Beşiktaş, Diaby'nin golüyle kötü gidişata dur dedi. Haftalardır taraftarın istediği ve beklediği oyunu bir türlü sahaya yansıtamayan Beşiktaş için bu galibiyet 3 puandan daha fazlasıydı. 

İlk yarıda Alanyaspor'un hızlı ve diri oyunu nedeniyle az pozisyona giren Beşiktaş, Burak Yılmaz'ın 2. yarının başlarında penaltıdan attığı golden çok, 69. dakikada yaptığı asistle geri döndü diyebiliriz. Diaby'nin attığı bu gol, Beşiktaş için bir golden çok daha fazlasıydı. Adeta altın niteliğinde bir golle 3 puan aldı Beşiktaş. Eğer kazanmak istiyorsanız organize ve planlı bir şekilde topu ağlarla buluşturabilmek, günümüz futbolunda çok önemli ve değerli. Bunu bazen bireysel yeteneklerle yaparsınız bazen takım olarak yaparsınız. Nitekim Beşiktaş çok iyi oynamamasına rağmen takım olarak kazanmayı bildi. 

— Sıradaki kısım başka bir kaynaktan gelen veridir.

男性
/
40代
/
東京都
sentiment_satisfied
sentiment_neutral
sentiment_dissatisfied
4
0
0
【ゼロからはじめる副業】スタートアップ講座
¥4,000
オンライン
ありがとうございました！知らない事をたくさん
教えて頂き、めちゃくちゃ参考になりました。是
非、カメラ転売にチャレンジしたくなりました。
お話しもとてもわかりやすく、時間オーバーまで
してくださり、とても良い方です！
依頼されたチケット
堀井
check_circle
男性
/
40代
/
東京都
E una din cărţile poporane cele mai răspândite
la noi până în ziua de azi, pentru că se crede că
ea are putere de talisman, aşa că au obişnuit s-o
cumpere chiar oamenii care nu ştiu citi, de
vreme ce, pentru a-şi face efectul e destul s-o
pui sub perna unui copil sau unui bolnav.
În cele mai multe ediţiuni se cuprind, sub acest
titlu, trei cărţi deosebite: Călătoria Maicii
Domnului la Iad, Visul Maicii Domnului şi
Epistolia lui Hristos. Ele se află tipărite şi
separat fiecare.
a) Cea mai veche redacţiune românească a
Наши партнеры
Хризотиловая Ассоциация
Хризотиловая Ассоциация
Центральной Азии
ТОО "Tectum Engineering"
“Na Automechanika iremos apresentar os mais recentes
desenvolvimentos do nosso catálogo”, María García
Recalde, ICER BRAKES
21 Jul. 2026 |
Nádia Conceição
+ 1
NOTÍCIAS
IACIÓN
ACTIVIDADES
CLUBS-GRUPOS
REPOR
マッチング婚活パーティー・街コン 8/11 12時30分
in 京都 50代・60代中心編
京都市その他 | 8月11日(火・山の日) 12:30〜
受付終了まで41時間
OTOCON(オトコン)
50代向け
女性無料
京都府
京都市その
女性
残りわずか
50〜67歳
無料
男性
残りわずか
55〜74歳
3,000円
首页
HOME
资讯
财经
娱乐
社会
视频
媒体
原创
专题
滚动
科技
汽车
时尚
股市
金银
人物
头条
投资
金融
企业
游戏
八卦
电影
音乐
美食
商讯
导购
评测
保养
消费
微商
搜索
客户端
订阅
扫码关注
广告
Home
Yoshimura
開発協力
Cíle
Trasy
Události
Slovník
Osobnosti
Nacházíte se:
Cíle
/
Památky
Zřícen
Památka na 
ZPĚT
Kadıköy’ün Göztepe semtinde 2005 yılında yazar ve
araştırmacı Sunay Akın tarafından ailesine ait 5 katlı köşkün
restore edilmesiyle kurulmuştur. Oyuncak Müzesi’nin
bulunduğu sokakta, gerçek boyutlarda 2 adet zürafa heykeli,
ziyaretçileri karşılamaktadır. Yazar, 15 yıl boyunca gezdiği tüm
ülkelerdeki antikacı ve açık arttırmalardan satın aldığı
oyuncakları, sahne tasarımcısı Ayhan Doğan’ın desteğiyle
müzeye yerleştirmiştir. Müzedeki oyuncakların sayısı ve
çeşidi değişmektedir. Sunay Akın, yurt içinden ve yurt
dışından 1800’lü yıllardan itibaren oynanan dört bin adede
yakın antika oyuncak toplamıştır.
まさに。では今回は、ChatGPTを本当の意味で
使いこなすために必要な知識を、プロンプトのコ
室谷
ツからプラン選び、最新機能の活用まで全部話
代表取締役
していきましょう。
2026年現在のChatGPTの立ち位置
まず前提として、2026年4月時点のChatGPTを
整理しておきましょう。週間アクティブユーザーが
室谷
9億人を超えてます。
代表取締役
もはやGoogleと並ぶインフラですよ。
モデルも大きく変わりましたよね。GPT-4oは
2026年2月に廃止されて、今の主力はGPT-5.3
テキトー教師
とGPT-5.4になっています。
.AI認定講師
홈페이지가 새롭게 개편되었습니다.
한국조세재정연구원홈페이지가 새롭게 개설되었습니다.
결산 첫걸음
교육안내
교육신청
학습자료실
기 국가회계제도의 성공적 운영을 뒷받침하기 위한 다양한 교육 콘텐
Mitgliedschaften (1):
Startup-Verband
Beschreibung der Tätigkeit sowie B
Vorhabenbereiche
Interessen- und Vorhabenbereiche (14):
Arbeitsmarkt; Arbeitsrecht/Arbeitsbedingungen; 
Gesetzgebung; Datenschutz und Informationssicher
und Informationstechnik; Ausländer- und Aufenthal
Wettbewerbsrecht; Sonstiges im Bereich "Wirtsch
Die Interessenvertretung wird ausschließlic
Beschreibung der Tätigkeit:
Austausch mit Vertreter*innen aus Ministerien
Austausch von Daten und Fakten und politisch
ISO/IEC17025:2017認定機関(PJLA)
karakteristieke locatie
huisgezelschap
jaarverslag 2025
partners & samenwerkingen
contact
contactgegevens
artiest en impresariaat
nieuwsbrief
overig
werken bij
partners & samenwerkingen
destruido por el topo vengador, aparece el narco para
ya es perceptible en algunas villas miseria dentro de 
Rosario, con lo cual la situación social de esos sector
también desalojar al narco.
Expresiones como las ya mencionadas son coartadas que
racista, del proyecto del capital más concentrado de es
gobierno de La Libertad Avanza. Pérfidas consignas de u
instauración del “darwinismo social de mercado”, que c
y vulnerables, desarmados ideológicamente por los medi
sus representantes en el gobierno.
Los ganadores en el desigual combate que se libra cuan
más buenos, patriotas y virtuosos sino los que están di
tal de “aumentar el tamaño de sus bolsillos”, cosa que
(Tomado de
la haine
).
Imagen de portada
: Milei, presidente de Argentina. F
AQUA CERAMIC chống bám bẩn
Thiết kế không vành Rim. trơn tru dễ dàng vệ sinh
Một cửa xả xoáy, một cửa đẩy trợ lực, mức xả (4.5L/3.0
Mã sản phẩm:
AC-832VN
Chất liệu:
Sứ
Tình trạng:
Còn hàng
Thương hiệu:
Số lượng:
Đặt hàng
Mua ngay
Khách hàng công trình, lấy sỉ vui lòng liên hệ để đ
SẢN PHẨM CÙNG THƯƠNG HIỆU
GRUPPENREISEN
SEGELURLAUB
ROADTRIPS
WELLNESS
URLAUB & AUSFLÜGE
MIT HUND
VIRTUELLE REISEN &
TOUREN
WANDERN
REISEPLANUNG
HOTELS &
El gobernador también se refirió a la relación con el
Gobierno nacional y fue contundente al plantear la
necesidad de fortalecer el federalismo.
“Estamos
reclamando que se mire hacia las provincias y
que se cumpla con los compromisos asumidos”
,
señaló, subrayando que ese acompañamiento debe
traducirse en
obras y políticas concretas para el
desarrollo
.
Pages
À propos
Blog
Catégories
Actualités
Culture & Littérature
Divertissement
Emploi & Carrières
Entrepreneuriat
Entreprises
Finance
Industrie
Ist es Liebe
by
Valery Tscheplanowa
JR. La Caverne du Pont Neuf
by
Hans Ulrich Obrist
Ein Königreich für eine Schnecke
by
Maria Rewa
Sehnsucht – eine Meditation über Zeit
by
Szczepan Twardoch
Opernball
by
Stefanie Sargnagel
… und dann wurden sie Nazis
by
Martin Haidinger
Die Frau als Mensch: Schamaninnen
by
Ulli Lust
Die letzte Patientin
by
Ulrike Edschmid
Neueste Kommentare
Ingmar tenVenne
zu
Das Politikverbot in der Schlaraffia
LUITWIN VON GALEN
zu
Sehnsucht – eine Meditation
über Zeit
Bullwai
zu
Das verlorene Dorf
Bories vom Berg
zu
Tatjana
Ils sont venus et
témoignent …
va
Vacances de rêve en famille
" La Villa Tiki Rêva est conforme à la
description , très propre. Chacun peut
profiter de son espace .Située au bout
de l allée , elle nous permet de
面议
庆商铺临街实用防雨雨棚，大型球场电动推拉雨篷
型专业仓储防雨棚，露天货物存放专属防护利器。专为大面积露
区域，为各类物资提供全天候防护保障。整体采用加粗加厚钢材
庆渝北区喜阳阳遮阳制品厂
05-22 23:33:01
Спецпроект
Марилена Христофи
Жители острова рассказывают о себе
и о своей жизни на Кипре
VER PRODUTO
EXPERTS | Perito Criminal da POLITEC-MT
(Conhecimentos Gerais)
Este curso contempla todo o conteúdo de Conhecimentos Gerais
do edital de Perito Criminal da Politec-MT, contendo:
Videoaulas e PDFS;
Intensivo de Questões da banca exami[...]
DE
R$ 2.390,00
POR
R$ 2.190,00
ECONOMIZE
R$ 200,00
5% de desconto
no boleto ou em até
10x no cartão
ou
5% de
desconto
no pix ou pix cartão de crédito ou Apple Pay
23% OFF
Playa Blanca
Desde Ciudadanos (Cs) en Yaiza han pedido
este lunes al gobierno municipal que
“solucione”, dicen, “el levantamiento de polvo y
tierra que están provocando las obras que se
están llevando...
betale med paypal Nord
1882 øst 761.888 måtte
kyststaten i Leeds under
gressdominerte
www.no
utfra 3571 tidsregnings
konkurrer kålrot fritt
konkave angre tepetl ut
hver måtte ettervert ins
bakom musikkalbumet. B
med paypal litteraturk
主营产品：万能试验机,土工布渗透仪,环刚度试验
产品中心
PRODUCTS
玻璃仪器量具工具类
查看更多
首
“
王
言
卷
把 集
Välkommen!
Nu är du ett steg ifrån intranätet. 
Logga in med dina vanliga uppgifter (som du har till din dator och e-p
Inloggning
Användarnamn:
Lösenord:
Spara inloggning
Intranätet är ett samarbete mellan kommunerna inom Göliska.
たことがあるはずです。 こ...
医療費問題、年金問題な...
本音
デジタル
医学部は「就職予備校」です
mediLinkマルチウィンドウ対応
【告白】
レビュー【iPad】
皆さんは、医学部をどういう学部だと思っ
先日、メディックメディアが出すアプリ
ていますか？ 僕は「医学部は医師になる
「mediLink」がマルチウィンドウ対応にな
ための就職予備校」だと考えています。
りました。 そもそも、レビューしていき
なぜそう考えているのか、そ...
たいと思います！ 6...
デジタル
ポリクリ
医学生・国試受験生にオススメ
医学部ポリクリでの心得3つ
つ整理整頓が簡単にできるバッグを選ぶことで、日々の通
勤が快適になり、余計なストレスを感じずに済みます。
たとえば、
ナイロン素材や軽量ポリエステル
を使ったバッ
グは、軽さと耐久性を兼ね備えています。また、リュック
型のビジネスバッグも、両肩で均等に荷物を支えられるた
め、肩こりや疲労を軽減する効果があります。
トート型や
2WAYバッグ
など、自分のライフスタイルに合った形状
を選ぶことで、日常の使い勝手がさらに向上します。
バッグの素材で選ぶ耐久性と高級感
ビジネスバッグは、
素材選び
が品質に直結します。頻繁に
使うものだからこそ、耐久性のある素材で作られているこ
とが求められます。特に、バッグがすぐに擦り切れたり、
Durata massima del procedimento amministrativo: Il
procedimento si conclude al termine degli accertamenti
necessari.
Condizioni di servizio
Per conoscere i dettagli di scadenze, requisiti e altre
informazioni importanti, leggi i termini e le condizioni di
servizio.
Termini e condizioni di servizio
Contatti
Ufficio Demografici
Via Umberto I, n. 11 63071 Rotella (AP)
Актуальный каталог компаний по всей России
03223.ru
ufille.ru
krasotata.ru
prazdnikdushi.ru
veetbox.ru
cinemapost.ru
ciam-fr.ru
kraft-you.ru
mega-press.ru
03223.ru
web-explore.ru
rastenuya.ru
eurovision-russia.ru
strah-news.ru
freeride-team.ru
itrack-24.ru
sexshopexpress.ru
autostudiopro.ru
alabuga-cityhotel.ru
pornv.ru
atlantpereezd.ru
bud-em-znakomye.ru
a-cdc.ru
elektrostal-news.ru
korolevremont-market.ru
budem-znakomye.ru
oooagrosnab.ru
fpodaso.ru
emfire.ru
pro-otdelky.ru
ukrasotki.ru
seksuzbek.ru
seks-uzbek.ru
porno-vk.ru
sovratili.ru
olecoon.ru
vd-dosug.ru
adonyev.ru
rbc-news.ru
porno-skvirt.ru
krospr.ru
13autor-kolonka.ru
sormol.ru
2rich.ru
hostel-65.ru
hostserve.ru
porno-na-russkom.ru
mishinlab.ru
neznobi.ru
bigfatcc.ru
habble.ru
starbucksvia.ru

Maç boyunca oyunun yönünü hızlı ve etkili değiştirebilen bir Alanyaspor izledik. Beşiktaş maçına kadar ligin tek yenilgisiz takımı olan Alanyaspor, kaybetmesine rağmen deplasmanda bile baskı yapan, rakibi oynatmamaya yönelik oyunuyla puan durumundaki yerinin tesadüf olmadığını bir kez daha gösterdi. 

Beşiktaş'ın 7 hafta boyunca en önemli eksisi ileri üçlüsünün (kanatlar ve merkez orta saha) devamlı geniş alanda oynayıp, rakip ceza sahasında yavaş kalmasıydı. Bu maçta tam böyle başladı fakat Abdullah Avcı'nın geç kalmadan 2. yarının başında yaptığı hamleyle Beşiktaş direkten döndü. Adem Ljajic'in yerine oyuna giren Diaby'nin hızlı bir şekilde oyunun yönünü değiştirmesi Beşiktaş'ın 3. bölgesini hareketlendirdi ve nitekim haftalardır beklenen o gol geldi. Oyun kurgusu, taktik bunlar önemli şeyler fakat maçın içinde oyuna müdahele edebilmek bir teknik direktör açısından olmazsa olmaz. Avcı, bu değişiklikle hem kendi yolunu hem Beşiktaş'ın yolunu açtı diyebiliriz. 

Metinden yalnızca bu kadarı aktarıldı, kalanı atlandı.